Randall Garrison has gone from being the educator to being the one educated.

During the past three weeks the member of Parliament for Esquimalt-Juan de Fuca has been in the nation’s capital at a kind of MP school, experiencing his first taste of what is expected of him.

He’s already learning some important lessons from his assigned political mentor, Nanaimo-Cowichan MP Jean Crowder, with whom he is sharing an Ottawa office.

“It’s not a sprint, that serving constituents is a long-term commitment,” he said of her advice, adding that he’s quickly realizing “You can’t possibly get through everything, so you have to make priorities and go at it.”

Like many new MPs heading to Ottawa, Garrison, 60, who worked until recently as Esquimalt councillor and a Camosun College criminal justice and political science instructor, has been on an intensive crash course in Ottawa to learn the administrative and procedural ropes.

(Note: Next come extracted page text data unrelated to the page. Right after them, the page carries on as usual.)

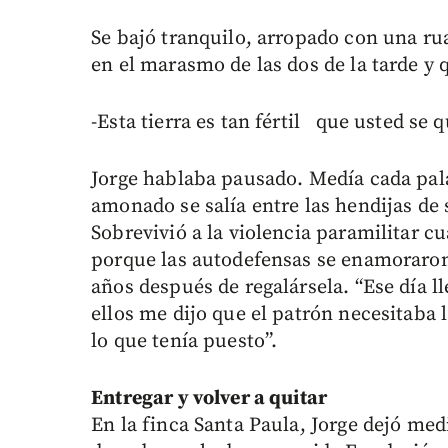
Se bajó tranquilo, arropado con una ru
en el marasmo de las dos de la tarde y 
-Esta tierra es tan fértil que usted se 
Jorge hablaba pausado. Medía cada pala
amonado se salía entre las hendijas de 
Sobrevivió a la violencia paramilitar c
porque las autodefensas se enamoraron 
años después de regalársela. “Ese día l
ellos me dijo que el patrón necesitaba l
lo que tenía puesto”.
Entregar y volver a quitar
En la finca Santa Paula, Jorge dejó med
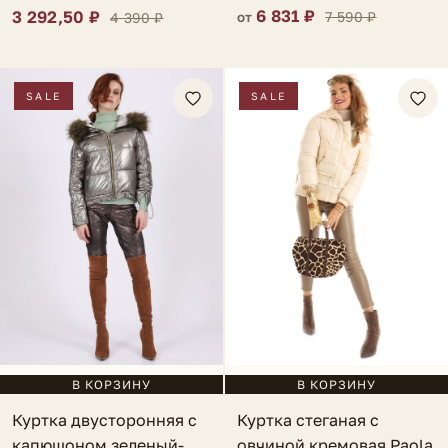
6 831 ₽
3 292,50 ₽
7 590 ₽
4 390 ₽
от
SALE
SALE
В КОРЗИНУ
В КОРЗИНУ
Куртка двусторонняя с
Куртка стеганая с
капюшоном зеленый-
овчиной кремовая Paola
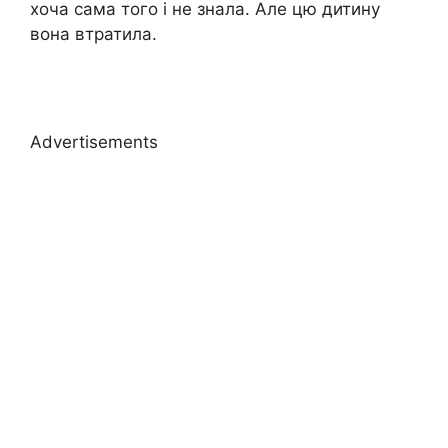
хоча сама того і не знала. Але цю дитину
вона втратила.
Advertisements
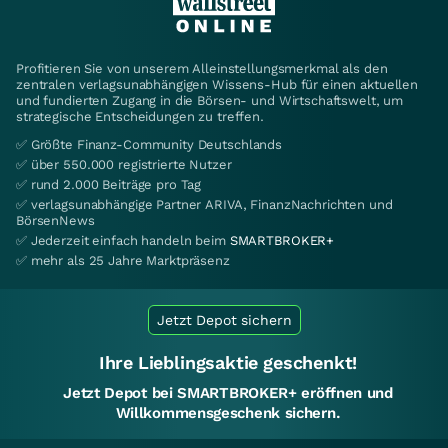
Profitieren Sie von unserem Alleinstellungsmerkmal als den
zentralen verlagsunabhängigen Wissens-Hub für einen aktuellen
und fundierten Zugang in die Börsen- und Wirtschaftswelt, um
strategische Entscheidungen zu treffen.
✅ Größte Finanz-Community Deutschlands
✅ über 550.000 registrierte Nutzer
✅ rund 2.000 Beiträge pro Tag
✅ verlagsunabhängige Partner ARIVA, FinanzNachrichten und
BörsenNews
✅ Jederzeit einfach handeln beim
SMARTBROKER+
✅ mehr als 25 Jahre Marktpräsenz
Jetzt Depot sichern
Ihre Lieblingsaktie geschenkt!
Jetzt Depot bei SMARTBROKER+ eröffnen und
Willkommensgeschenk sichern.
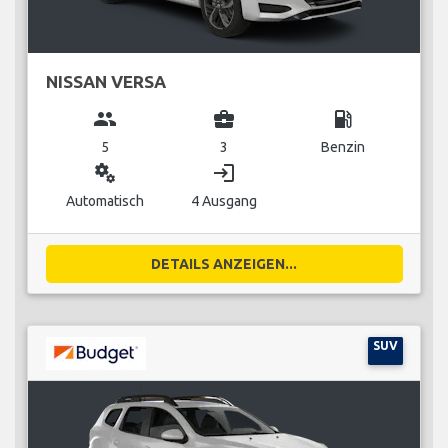
NISSAN VERSA
group
business_center
local_gas_station
5
3
Benzin
miscellaneous_services
login
Automatisch
4 Ausgang
DETAILS ANZEIGEN...
SUV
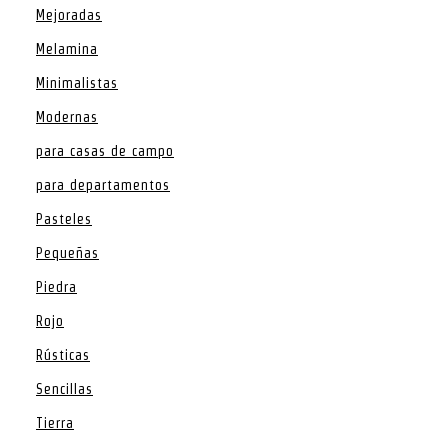
Mejoradas
Melamina
Minimalistas
Modernas
para casas de campo
para departamentos
Pasteles
Pequeñas
Piedra
Rojo
Rústicas
Sencillas
Tierra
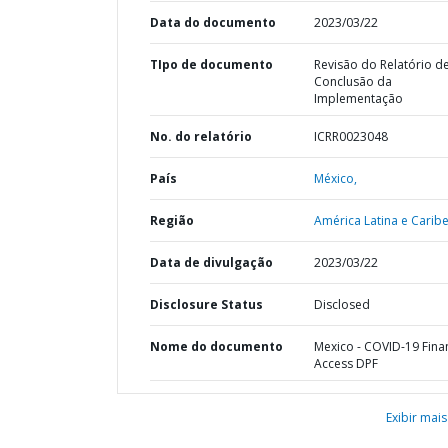
Data do documento
2023/03/22
TIpo de documento
Revisão do Relatório d
Conclusão da
Implementação
No. do relatório
ICRR0023048
País
México,
Região
América Latina e Caribe
Data de divulgação
2023/03/22
Disclosure Status
Disclosed
Nome do documento
Mexico - COVID-19 Finan
Access DPF
Exibir mais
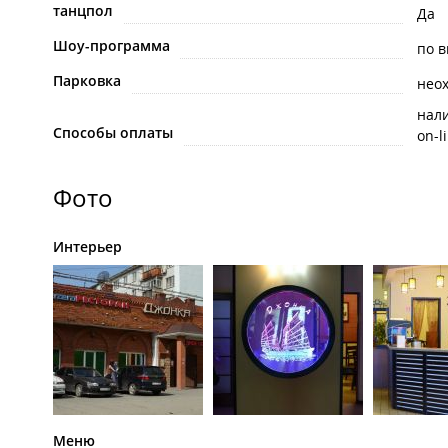
танцпол
Да
Шоу-программа
по 
Парковка
нео
нал
Способы оплаты
on-l
Фото
Интерьер
Меню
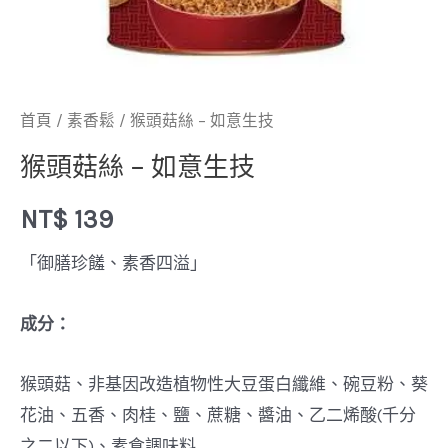
首頁
/
素香鬆
/ 猴頭菇絲 – 如意生技
猴頭菇絲 – 如意生技
NT$
139
「御膳珍饈、素香四溢」
成分：
猴頭菇、非基因改造植物性大豆蛋白纖維、碗豆粉、葵
花油、五香、肉桂、鹽、蔗糖、醬油、乙二烯酸(千分
之二以下)、素食調味料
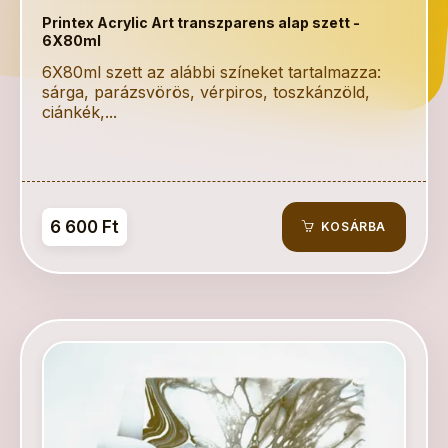
Printex Acrylic Art transzparens alap szett -
6X80ml
6X80ml szett az alábbi színeket tartalmazza:
sárga, parázsvörös, vérpiros, toszkánzöld,
ciánkék,...
6 600 Ft
KOSÁRBA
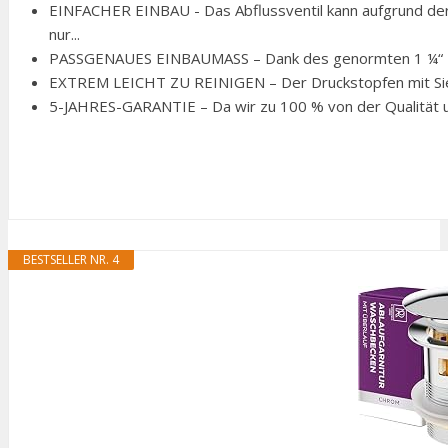
EINFACHER EINBAU - Das Abflussventil kann aufgrund de
nur...
PASSGENAUES EINBAUMASS – Dank des genormten 1 ¼“ Ei
EXTREM LEICHT ZU REINIGEN – Der Druckstopfen mit Sieb 
5-JAHRES-GARANTIE – Da wir zu 100 % von der Qualität un
BESTSELLER NR. 4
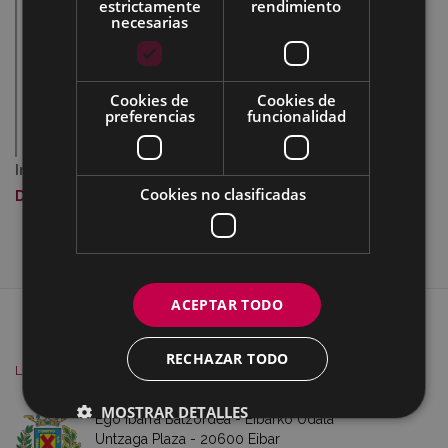
estrictamente
rendimiento
necesarias
Cookies de
Cookies de
preferencias
funcionalidad
Imagen a tamaño completo:
308 KB
|
Visualizar
Cookies no clasificadas
Descargar
ACEPTAR TODO
MAPA DEL SITIO
ACCESIBILIDAD
CONTACTO
SOBRE NOSOTROS
AVISO
RECHAZAR TODO
LEGAL
COOKIES
MOSTRAR DETALLES
Ego Ibarra Batzordea - Eibarko Udala
Untzaga Plaza - 20600 Eibar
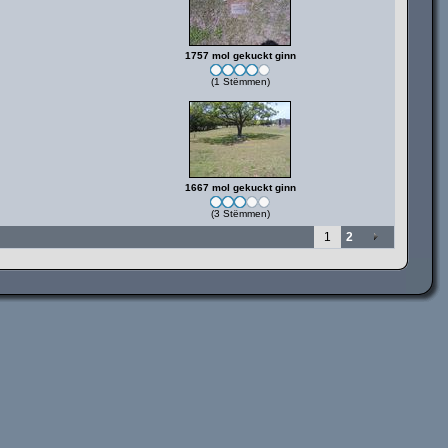
1757 mol gekuckt ginn
(1 Stëmmen)
1667 mol gekuckt ginn
(3 Stëmmen)
1
2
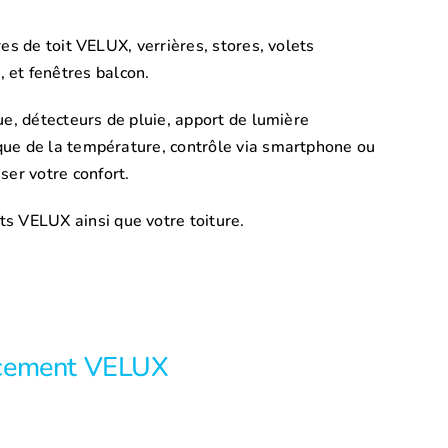
es de toit VELUX, verrières, stores, volets
, et fenêtres balcon.
ue, détecteurs de pluie, apport de lumière
que de la température, contrôle via smartphone ou
er votre confort.
s VELUX ainsi que votre toiture.
cement VELUX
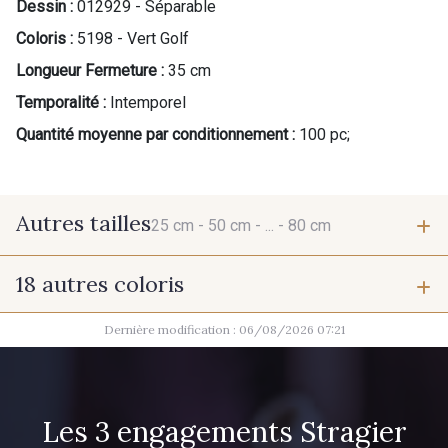
Dessin :
012929 - Séparable
Coloris :
5198 - Vert Golf
Longueur Fermeture :
35 cm
Temporalité :
Intemporel
Quantité moyenne par conditionnement :
100 pc;
Autres tailles
25 cm -
50 cm -
... -
80 cm
18 autres coloris
25 cm
50 cm
Dernière modification : 06/08/2026 07:21
9700 - Noir
9685 - Graphite
55 cm
75 cm
2710 - Ivoire
1712 - Blanc
Les 3 engagements Stragier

That includes learning what it takes to hire staff and open his Ottawa and local constituency offices, which he hopes will be ready by July 1.

“This is a very quick transition for Parliament,” said Garrison, adding there has only been a month to prepare when normally the new government has upwards of three months to settle before Parliament returns. “We’re going at break-neck speed.”

As the political wheels in Ottawa moved at a fever-pitch pace before Parliament opened June 2, the rookie MP says the job has come with several surprises.

Already Garrison has been inundated with at least 40 files from constituents needing information or someone to advocate on their behalf on issues related to pensions, veterans and immigration, among others.

That’s why he is chomping at the bit to begin work.

“It’s the frustration of the transition period,” he said. “I would like to be able to do more than I can do right now.

“You can’t just open an office. My time has got to be devoted to getting it set up and run right. “I’m not disparaging the (administrative) process. It’s just slow.”

But he’s benefited from learning from Crowder and Victoria MP Denise Savoie’s experience, especially as his schedule heats up.

“Pace yourself. You can’t finish everything every day,” he said of their advice. “It helps when you’re faced with a mountain of things to do.”